** Data section follows **

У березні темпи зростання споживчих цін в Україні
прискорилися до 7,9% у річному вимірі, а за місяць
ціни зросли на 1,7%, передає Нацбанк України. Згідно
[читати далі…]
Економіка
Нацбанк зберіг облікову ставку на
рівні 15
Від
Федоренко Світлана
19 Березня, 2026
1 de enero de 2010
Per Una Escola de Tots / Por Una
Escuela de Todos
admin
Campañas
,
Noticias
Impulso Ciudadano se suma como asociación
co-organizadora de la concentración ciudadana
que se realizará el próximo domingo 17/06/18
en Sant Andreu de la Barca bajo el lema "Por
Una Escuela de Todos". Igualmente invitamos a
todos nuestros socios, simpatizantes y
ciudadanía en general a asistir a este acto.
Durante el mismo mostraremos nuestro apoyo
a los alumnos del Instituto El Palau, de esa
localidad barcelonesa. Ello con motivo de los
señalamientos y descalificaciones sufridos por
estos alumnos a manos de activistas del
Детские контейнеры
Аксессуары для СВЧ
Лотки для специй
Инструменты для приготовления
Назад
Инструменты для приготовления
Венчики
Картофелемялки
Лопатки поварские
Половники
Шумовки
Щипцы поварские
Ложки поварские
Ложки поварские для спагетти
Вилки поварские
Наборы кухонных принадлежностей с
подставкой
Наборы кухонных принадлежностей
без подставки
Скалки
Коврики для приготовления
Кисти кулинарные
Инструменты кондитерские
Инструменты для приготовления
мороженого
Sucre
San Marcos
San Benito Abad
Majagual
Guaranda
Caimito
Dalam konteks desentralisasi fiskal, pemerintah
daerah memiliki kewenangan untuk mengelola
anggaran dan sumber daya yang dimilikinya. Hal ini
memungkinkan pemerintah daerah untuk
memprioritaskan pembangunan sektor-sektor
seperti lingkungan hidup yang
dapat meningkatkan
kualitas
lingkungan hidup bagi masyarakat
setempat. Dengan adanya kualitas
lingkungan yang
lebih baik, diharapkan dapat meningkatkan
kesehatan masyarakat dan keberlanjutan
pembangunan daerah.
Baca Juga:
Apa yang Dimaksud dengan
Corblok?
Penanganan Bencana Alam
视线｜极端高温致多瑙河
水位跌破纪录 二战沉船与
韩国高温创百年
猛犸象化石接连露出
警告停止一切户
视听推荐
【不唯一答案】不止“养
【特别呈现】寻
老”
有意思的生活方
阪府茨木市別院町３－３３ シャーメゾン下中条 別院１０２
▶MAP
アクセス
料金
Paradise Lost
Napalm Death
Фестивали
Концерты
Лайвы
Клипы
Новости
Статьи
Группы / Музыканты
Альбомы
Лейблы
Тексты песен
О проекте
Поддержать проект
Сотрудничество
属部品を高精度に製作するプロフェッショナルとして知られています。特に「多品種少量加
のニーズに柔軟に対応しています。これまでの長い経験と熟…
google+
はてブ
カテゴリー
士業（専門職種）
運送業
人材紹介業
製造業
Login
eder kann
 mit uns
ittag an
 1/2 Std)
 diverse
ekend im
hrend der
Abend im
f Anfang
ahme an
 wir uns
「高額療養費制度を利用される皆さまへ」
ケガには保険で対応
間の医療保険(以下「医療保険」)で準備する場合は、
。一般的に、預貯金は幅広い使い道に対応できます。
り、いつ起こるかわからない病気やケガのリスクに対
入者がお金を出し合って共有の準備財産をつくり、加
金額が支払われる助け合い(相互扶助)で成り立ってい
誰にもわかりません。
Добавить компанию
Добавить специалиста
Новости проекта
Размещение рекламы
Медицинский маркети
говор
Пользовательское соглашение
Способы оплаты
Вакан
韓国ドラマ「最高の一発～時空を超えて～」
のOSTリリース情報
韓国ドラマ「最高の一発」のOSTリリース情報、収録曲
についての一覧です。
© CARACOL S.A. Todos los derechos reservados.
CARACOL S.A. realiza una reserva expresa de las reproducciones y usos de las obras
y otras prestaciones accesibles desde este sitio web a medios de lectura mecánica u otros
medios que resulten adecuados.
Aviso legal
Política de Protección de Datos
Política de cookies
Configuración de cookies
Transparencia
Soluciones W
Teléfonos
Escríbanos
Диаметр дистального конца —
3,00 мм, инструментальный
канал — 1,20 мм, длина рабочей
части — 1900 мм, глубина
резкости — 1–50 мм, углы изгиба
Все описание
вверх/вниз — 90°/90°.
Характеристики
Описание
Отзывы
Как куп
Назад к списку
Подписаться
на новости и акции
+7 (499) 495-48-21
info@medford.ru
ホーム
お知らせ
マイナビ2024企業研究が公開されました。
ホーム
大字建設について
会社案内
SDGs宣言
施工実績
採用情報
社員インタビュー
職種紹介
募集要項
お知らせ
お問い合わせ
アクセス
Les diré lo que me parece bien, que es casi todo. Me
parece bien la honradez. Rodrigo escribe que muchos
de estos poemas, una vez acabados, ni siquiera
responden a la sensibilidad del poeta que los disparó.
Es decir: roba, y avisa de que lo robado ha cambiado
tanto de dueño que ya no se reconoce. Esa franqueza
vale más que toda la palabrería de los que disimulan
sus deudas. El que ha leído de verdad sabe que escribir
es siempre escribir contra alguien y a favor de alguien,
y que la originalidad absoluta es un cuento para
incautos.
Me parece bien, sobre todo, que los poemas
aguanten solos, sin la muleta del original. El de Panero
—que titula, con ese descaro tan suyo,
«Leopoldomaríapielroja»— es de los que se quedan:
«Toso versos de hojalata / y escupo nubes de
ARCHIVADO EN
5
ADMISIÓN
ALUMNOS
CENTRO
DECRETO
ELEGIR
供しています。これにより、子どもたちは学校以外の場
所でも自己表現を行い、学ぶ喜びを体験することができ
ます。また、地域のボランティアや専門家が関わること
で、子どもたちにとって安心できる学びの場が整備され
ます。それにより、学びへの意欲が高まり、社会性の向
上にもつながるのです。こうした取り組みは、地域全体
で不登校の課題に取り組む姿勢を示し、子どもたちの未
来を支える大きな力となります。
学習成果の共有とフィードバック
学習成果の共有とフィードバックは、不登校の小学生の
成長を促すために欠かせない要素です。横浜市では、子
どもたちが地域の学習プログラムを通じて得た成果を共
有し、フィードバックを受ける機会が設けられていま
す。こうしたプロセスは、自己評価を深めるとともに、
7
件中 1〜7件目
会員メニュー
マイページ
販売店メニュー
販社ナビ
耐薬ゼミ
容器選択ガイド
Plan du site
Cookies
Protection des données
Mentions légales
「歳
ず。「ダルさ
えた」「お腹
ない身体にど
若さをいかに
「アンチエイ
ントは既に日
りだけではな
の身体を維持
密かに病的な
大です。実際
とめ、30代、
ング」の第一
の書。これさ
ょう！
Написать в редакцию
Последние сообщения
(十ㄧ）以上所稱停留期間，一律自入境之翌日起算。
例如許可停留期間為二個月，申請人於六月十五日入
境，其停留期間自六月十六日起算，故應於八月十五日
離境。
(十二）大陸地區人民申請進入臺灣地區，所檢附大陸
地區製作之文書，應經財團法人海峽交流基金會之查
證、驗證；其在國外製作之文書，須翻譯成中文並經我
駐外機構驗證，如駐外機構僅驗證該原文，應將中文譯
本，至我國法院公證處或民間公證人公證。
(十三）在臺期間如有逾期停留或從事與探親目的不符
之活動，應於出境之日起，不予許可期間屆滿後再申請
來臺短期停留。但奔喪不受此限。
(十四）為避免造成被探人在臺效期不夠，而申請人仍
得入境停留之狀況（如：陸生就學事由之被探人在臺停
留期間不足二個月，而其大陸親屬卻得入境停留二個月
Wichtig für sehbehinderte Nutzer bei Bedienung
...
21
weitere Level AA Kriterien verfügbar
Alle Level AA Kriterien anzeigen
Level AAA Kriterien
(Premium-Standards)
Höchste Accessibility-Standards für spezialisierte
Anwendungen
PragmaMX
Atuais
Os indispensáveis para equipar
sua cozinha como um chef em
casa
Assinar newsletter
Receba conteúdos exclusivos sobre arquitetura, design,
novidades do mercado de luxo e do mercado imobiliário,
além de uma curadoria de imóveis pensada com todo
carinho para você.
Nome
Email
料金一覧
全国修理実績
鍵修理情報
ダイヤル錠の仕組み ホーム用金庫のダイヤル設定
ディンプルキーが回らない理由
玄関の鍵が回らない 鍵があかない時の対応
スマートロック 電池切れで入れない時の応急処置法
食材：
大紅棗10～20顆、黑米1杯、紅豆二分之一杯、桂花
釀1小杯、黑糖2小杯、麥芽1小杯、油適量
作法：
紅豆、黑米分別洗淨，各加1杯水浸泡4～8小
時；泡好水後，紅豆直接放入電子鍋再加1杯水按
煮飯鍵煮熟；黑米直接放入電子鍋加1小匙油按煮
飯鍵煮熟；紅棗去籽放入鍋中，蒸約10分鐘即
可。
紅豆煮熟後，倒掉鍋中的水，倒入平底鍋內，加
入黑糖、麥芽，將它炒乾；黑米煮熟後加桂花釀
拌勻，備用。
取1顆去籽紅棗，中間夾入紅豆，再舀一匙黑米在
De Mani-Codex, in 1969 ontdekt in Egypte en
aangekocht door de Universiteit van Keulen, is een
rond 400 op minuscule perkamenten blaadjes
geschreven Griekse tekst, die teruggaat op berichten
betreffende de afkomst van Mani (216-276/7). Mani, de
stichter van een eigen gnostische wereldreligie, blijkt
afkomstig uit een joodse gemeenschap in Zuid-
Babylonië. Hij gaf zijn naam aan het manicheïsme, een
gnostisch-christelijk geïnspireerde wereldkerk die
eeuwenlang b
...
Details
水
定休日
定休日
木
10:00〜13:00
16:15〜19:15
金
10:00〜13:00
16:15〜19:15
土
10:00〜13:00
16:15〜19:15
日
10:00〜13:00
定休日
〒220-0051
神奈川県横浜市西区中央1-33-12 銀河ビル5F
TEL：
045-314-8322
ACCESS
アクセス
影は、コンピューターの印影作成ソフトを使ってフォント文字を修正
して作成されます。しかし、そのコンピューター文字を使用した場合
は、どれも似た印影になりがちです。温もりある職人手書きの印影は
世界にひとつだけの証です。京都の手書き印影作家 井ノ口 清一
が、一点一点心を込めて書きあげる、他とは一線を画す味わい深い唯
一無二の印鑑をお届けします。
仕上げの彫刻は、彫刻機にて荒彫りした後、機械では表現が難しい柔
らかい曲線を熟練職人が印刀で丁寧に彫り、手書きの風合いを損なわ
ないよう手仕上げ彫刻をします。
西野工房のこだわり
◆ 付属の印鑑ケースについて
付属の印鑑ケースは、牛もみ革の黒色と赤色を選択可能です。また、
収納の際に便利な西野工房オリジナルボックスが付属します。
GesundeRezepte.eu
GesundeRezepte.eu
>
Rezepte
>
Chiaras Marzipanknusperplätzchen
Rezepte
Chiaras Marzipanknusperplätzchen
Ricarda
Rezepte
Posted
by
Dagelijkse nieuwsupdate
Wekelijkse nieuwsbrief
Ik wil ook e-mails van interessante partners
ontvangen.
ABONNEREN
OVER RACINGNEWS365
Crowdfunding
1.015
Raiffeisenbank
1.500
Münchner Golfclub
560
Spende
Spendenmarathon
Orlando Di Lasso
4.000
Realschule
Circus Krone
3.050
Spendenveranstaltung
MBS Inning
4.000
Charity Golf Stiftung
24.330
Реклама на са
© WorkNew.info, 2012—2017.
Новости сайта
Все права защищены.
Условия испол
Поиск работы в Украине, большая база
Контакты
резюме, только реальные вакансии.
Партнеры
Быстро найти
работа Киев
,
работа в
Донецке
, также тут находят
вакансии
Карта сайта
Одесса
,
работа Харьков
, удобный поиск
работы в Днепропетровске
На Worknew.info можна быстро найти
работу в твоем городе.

** End of Data section **

- Exercise goal:
Extract, from the listing above, every line where the string "работа" occurs.

- Output of the exercise:
работа Киев
работа в
работа Харьков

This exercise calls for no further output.